Raw data =>

-------

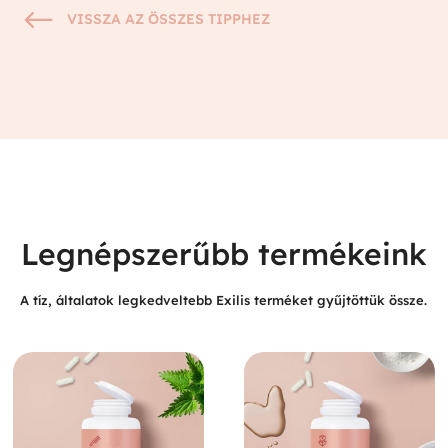
#
VISSZA AZ ÖSSZES TIPPHEZ
Legnépszerűbb termékeink
A tíz, általatok legkedveltebb Exilis terméket gyűjtöttük össze.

-------

What to work on => Only the lines from the one with "Legnépszerűbb termékeink" through the final line above should be repeated, each exactly as written.

Output =>
Legnépszerűbb termékeink
A tíz, általatok legkedveltebb Exilis terméket gyűjtöttük össze.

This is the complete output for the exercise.